I already beat Mike Calderone up about this on Twitter, so I apologize to him in advance for piling on. But I am utterly amazed by the lack of self-awareness shown by everything that went into the production of this story.
In it, Michael Calderone, whose media outlet is owned by big Republican money, and whose colleagues just gave Dick Cheney the most shameless blowjob this side of Judy Miller’s mushroom cloud, tells the story of a certain turmoil in the White House Press Corps.
You see, Peter Baker, who now works at the paper which helped Judy Miller shield the Vice President’s crimes for almost a year, but who used to work at Fred Hiatt’s paper, is concerned that journalists who work at outlets that produce “pieces with strongly argued points of view” will now be contributing to the press pool.
The media industry, as we all know, is changing.
And in this transition, there will inevitably be some friction as online news organizations, which may or may not be bound by the same professed standards of objectivity, begin taking on the responsibilities of long-standing, print publications.

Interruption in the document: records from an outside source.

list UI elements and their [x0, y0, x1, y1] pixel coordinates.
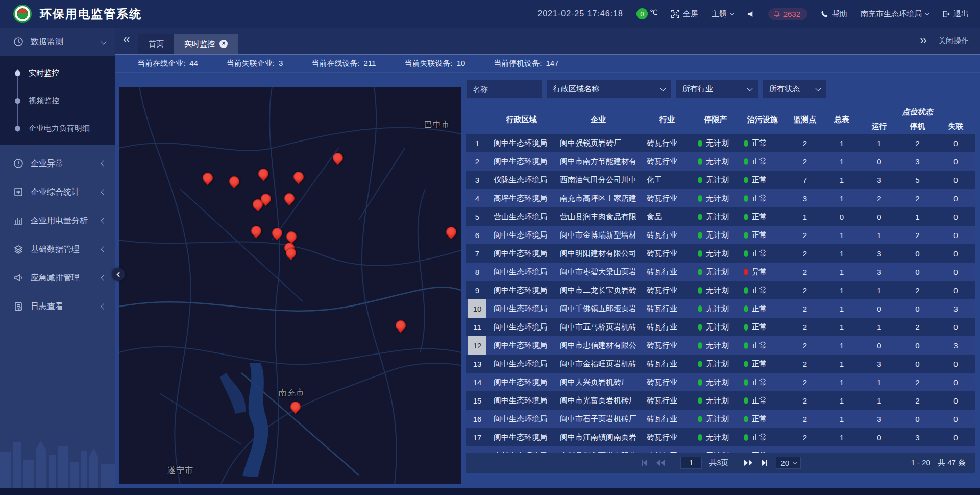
cell-region: 阆中生态环境局	[488, 230, 555, 240]
clock-icon	[13, 37, 23, 47]
table-row[interactable]: 14 阆中生态环境局 阆中大兴页岩机砖厂 砖瓦行业 无计划 正常 2 1 1 2…	[466, 373, 975, 391]
org-dropdown[interactable]: 南充市生态环境局	[861, 9, 929, 19]
row-number: 10	[468, 299, 486, 318]
map-panel[interactable]: 巴中市南充市遂宁市	[119, 87, 461, 484]
page-number-input[interactable]	[680, 457, 702, 469]
help-button[interactable]: 帮助	[821, 9, 847, 19]
tabs-scroll-left-button[interactable]	[122, 36, 131, 46]
logout-button[interactable]: 退出	[942, 9, 969, 19]
table-row[interactable]: 7 阆中生态环境局 阆中明阳建材有限公司 砖瓦行业 无计划 正常 2 1 3 0…	[466, 244, 975, 263]
sidebar-item-emergency-reduction[interactable]: 应急减排管理	[0, 264, 115, 292]
next-page-button[interactable]	[743, 459, 753, 466]
tab-realtime-monitoring[interactable]: 实时监控 ×	[174, 34, 238, 54]
cell-production-limit: 无计划	[693, 414, 739, 424]
cell-company: 阆中市忠信建材有限公	[555, 341, 642, 350]
status-dot-icon	[698, 287, 702, 294]
table-row[interactable]: 2 阆中生态环境局 阆中市南方节能建材有 砖瓦行业 无计划 正常 2 1 0 3…	[466, 152, 975, 171]
previous-page-button[interactable]	[655, 459, 666, 466]
status-dot-icon	[698, 434, 702, 441]
phone-icon	[821, 10, 828, 18]
cell-total-meters: 1	[823, 286, 860, 295]
sidebar-item-power-load-detail[interactable]: 企业电力负荷明细	[0, 114, 115, 142]
status-dot-icon	[744, 232, 748, 239]
footer-strip	[0, 488, 980, 495]
alert-circle-icon	[13, 158, 23, 169]
last-page-button[interactable]	[761, 459, 769, 466]
table-row[interactable]: 3 仪陇生态环境局 西南油气田分公司川中 化工 无计划 正常 7 1 3 5 0	[466, 171, 975, 189]
map-city-label: 遂宁市	[167, 465, 193, 476]
sidebar-item-log-view[interactable]: 日志查看	[0, 292, 115, 321]
sidebar-item-video-monitoring[interactable]: 视频监控	[0, 87, 115, 114]
cell-industry: 砖瓦行业	[642, 194, 693, 203]
status-dot-icon	[744, 397, 748, 404]
cell-monitor-points: 2	[787, 323, 823, 332]
name-filter-input[interactable]	[466, 80, 543, 98]
cell-total-meters: 1	[823, 139, 860, 148]
table-row[interactable]: 17 阆中生态环境局 阆中市江南镇阆南页岩 砖瓦行业 无计划 正常 2 1 0 …	[466, 428, 975, 446]
cell-pollution-facility: 正常	[739, 138, 787, 148]
close-tab-icon[interactable]: ×	[219, 40, 228, 48]
cell-running: 3	[860, 249, 898, 258]
table-row[interactable]: 5 营山生态环境局 营山县润丰肉食品有限 食品 无计划 正常 1 0 0 1 0	[466, 207, 975, 226]
fullscreen-button[interactable]: 全屏	[671, 9, 698, 19]
double-chevron-right-icon[interactable]	[919, 37, 928, 45]
cell-running: 3	[860, 176, 898, 184]
cell-lost: 0	[937, 433, 975, 442]
table-row[interactable]: 12 阆中生态环境局 阆中市忠信建材有限公 砖瓦行业 无计划 正常 2 1 0 …	[466, 336, 975, 355]
divider	[673, 458, 673, 467]
cell-region: 阆中生态环境局	[488, 341, 555, 350]
cell-pollution-facility: 正常	[739, 322, 787, 332]
table-row[interactable]: 18 南部生态环境局 南部县兴华页岩有限公 建材加工 无计划 正常 6 0 0 …	[466, 446, 975, 453]
table-row[interactable]: 4 高坪生态环境局 南充市高坪区王家店建 砖瓦行业 无计划 正常 3 1 2 2…	[466, 189, 975, 207]
sidebar: 数据监测 实时监控 视频监控 企业电力负荷明细	[0, 28, 115, 488]
table-row[interactable]: 1 阆中生态环境局 阆中强锐页岩砖厂 砖瓦行业 无计划 正常 2 1 1 2 0	[466, 134, 975, 152]
table-row[interactable]: 6 阆中生态环境局 阆中市金博瑞新型墙材 砖瓦行业 无计划 正常 2 1 1 2…	[466, 226, 975, 244]
sidebar-collapse-button[interactable]	[112, 268, 125, 281]
table-row[interactable]: 10 阆中生态环境局 阆中千佛镇五郎垭页岩 砖瓦行业 无计划 正常 2 1 0 …	[466, 299, 975, 318]
brand: 环保用电监管系统	[13, 5, 142, 23]
cell-region: 阆中生态环境局	[488, 304, 555, 314]
sound-toggle[interactable]	[747, 10, 755, 18]
table-row[interactable]: 11 阆中生态环境局 阆中市五马桥页岩机砖 砖瓦行业 无计划 正常 2 1 1 …	[466, 318, 975, 336]
status-dot-icon	[744, 342, 748, 349]
table-row[interactable]: 8 阆中生态环境局 阆中市枣碧大梁山页岩 砖瓦行业 无计划 异常 2 1 3 0…	[466, 263, 975, 281]
region-filter-select[interactable]: 行政区域名称	[547, 80, 672, 98]
cell-pollution-facility: 正常	[739, 175, 787, 185]
industry-filter-select[interactable]: 所有行业	[676, 80, 758, 98]
sidebar-item-company-statistics[interactable]: 企业综合统计	[0, 178, 115, 206]
pagination-summary: 1 - 20 共 47 条	[911, 458, 966, 468]
col-company: 企业	[555, 115, 642, 125]
sidebar-item-base-data[interactable]: 基础数据管理	[0, 235, 115, 264]
table-row[interactable]: 9 阆中生态环境局 阆中市二龙长宝页岩砖 砖瓦行业 无计划 正常 2 1 1 2…	[466, 281, 975, 299]
close-operations-button[interactable]: 关闭操作	[938, 36, 969, 46]
cell-lost: 0	[937, 194, 975, 203]
tab-home[interactable]: 首页	[138, 34, 174, 54]
page-size-select[interactable]: 20	[776, 457, 801, 469]
cell-running: 0	[860, 341, 898, 350]
cell-total-meters: 1	[823, 157, 860, 166]
sidebar-item-company-abnormal[interactable]: 企业异常	[0, 149, 115, 178]
row-number: 2	[468, 152, 486, 171]
cell-running: 1	[860, 231, 898, 240]
cell-production-limit: 无计划	[693, 378, 739, 387]
status-filter-select[interactable]: 所有状态	[763, 80, 827, 98]
content-area: 巴中市南充市遂宁市 行政区域名称 所有行业	[115, 73, 980, 488]
temperature: 0 ℃	[636, 8, 658, 19]
org-name: 南充市生态环境局	[861, 9, 922, 19]
theme-dropdown[interactable]: 主题	[712, 9, 734, 19]
table-row[interactable]: 15 阆中生态环境局 阆中市光富页岩机砖厂 砖瓦行业 无计划 正常 2 1 1 …	[466, 391, 975, 410]
cell-production-limit: 无计划	[693, 341, 739, 350]
first-page-button[interactable]	[640, 459, 648, 466]
table-row[interactable]: 16 阆中生态环境局 阆中市石子页岩机砖厂 砖瓦行业 无计划 正常 2 1 3 …	[466, 410, 975, 428]
notification-badge[interactable]: 2632	[768, 8, 807, 20]
cell-pollution-facility: 正常	[739, 341, 787, 350]
sidebar-item-realtime-monitoring[interactable]: 实时监控	[0, 59, 115, 87]
sidebar-item-data-monitoring[interactable]: 数据监测	[0, 28, 115, 56]
stat-label: 当前失联企业:	[227, 59, 275, 68]
cell-lost: 0	[937, 396, 975, 405]
cell-stopped: 0	[898, 415, 937, 423]
table-row[interactable]: 13 阆中生态环境局 阆中市金福旺页岩机砖 砖瓦行业 无计划 正常 2 1 3 …	[466, 355, 975, 373]
cell-lost: 3	[937, 341, 975, 350]
cell-production-limit: 无计划	[693, 286, 739, 295]
sidebar-item-electricity-analysis[interactable]: 企业用电量分析	[0, 206, 115, 235]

That’s been apparent this week, as White House reporters have privately discussed and debated the recent addition of sites like Talking Points Memo and Huffington Post into the White House in-town press pool. It’s not that reporters are criticizing the work of either Christina Bellantoni or Sam Stein, but some have expressed concerns about pool reports coming from left or right-leaning news organizations that will then be used by the rest of the press corps.
“This is really troubling,” said New York Times reporter Peter Baker in an email to POLITICO. “We’re blurring the line between news and punditry even further and opening ourselves to legitimate questions among readers about where the White House press corps gets its information.”
Baker said he has no problem with outlets like Huffington Post, which he described “an important part of the marketplace of ideas.” But the site, he said, has a mission “to produce pieces with strongly argued points of view” and that puts the Times—or other non-partisan news organizations—“in a position of relying on overtly ideological or opinionated organizations as our surrogate news gatherers.”
While at the WaPo, Baker frequently partnered on stories with both Mike Allen and Jim VandeHei, now at the Politico giving blowjobs to Cheney. In fact, Baker covered the White House during the entire period of the discovery of JimmyJeffGannonGuckert, but he is not known to have complained about covering the White House with a gay whore working for a partisan outlet (though to be fair, GannonGuckert never contributed to the press pool). Before working at the WaPo, Baker worked for the Moonie Times, which lost $40 million last year to provide a mouthpiece for a far-right cult leader.
As far as I can tell, Baker has never won a Polk Award — though Josh Marshall has.
Also, as far as I can tell, Baker has also never complained that Fox News participates in the White House pool, in spite of the fact that it, like Fred Hiatt’s editorial page, produces “pieces with strongly argued points of view.” Nor has he complained that it, like the Politico and the Moonie Times, is owned by right-wing big money.’
Nevertheless, Baker is very worried about his credibility if he has to rely on pool reports from the HuffPo and TPM.